As usual, the pool crowd was all there.
I recounted to them my day’s adventures.
And they revealed to me a wildly disturbing fact.
For the last couple of years in the army there existed an effort to direct into a special battalion a certain element, like sons of former capitalists and freeholders, sons of rich peasants, sons of pre-war politicians, reactionaries, and young people who demonstrated their pro-American and pro-Western sympathies. Collectively known as class enemies, or the anti-socialist or anti-Soviet element.
Ostensibly within the parameters of the broad duties of army service, they were forced into hard labor, often fourteen or sixteen hours a day in the coal mines and the unhealthy and dangerous sections of heavy and chemical industries.
The aim: biological destruction of the undesirable element in the course of building the socialist nation.
Candidates for this service were designated by the Communist Party’s youth organizations and the Ministry of Public Security.
Finally it became clear to me what the presence of the miserable-faced self-important civilian officials at the ASSENTIERUNG meant.

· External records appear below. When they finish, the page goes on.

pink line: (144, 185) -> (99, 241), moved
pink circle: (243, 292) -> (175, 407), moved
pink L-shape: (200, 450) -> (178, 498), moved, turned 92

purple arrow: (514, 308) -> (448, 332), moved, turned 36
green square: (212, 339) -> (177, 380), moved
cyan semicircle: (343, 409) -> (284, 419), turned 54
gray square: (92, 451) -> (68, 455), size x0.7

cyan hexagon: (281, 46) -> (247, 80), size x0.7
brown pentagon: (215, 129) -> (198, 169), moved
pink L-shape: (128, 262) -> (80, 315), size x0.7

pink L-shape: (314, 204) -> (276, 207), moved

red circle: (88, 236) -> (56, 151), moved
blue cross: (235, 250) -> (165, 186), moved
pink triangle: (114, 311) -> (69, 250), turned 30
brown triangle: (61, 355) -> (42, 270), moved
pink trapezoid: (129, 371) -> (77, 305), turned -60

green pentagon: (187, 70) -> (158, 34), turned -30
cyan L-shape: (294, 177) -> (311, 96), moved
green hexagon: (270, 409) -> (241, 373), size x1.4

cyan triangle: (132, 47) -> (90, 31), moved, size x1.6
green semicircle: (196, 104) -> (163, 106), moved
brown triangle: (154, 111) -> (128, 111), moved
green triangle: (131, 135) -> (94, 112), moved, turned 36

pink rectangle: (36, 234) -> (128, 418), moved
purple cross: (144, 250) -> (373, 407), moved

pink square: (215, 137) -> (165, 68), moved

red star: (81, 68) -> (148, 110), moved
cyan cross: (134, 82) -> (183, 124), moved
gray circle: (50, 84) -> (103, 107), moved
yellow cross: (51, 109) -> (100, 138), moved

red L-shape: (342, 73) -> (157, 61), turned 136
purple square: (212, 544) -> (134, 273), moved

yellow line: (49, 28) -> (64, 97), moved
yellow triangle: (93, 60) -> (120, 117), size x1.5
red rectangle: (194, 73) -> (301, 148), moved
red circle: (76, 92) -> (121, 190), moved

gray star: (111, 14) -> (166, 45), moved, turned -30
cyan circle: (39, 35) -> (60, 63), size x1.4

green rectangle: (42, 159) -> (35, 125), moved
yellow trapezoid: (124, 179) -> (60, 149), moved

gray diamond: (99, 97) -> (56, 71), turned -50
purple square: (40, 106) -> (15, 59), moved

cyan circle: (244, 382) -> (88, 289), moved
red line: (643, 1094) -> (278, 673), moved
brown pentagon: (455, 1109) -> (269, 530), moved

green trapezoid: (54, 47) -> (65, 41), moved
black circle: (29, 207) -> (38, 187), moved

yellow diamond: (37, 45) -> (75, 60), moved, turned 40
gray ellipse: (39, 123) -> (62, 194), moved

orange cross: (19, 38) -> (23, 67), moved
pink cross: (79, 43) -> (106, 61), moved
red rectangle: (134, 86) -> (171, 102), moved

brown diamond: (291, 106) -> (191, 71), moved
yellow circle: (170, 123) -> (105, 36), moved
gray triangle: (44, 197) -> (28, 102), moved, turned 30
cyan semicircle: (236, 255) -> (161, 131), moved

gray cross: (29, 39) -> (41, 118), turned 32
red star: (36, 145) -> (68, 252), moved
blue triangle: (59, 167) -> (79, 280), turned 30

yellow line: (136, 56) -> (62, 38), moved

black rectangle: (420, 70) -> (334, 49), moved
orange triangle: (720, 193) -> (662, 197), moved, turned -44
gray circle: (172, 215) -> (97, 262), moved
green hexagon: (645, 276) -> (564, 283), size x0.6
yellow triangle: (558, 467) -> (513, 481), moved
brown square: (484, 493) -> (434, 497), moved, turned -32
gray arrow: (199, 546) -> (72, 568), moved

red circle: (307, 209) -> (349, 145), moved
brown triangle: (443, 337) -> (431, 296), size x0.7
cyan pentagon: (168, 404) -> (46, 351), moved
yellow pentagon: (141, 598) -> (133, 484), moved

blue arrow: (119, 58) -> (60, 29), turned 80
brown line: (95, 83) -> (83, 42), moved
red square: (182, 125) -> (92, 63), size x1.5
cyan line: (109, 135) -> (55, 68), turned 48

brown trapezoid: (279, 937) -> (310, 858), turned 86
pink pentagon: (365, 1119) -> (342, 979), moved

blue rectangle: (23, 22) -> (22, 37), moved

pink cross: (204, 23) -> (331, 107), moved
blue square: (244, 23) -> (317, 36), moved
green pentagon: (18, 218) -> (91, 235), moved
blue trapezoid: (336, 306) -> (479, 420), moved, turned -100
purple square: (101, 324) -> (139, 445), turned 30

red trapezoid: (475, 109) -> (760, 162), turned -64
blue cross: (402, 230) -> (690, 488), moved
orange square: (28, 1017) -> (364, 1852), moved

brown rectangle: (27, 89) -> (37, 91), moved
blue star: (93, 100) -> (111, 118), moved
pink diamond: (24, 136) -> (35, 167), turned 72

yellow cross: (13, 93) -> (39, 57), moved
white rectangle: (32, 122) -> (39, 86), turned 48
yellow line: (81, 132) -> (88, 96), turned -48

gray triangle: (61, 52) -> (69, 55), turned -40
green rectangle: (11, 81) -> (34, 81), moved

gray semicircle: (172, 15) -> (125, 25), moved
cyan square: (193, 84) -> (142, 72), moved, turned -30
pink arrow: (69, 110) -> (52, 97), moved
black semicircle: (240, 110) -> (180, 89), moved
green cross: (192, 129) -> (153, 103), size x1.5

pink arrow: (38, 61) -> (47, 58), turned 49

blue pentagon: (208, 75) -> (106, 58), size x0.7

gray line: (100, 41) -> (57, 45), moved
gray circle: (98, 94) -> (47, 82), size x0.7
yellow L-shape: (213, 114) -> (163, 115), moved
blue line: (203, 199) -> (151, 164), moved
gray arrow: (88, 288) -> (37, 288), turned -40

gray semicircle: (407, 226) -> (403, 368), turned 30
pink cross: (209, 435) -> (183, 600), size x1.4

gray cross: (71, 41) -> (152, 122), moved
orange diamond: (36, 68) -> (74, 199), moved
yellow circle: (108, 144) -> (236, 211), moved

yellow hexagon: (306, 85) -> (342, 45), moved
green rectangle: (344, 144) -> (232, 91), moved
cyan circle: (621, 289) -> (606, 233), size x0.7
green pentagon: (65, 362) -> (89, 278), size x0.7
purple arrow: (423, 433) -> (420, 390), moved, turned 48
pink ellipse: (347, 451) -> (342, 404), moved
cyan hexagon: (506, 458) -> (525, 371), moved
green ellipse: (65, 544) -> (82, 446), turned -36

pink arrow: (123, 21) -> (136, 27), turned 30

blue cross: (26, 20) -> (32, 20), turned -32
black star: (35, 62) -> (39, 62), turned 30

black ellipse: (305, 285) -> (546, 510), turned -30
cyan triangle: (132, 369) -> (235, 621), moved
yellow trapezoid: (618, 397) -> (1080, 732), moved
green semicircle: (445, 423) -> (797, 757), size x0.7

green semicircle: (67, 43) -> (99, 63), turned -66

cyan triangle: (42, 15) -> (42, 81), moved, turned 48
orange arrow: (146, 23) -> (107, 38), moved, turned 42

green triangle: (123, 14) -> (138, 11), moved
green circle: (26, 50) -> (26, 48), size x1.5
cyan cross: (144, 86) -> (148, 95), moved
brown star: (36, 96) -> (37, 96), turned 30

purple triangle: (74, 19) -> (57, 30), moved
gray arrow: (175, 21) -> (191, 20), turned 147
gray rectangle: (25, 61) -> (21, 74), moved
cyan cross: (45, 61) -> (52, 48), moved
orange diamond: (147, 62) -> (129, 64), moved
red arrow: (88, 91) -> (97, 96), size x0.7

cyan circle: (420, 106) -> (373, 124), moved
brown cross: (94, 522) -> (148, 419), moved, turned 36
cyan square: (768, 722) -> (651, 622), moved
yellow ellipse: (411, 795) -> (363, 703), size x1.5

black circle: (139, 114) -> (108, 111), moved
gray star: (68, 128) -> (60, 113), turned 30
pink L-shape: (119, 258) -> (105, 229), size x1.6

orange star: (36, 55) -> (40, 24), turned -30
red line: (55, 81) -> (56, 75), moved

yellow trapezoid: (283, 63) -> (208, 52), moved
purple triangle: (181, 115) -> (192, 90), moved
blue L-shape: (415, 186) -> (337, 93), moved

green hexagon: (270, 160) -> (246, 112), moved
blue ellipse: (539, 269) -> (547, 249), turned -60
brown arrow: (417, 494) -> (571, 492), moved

I swam for more than an hour.
Physical labor, as it were, never interested me, and I never felt the slightest urge or predisposition in this direction.
I knew perfectly well that I could not count 100% on my competitive athletic standing as a fencer to get me on the sport team for the army.
My predicament was made more dire by my fatal, pro-American political opinion.
All in all, a glum fate in the mines awaited me.
I needed to escape.
As I got changed in the locker room, again I got to feeling like Humphrey Bogart.
As I saw it, I had three to five weeks.
Above all, the most important thing was connections.
I went to B?awat first.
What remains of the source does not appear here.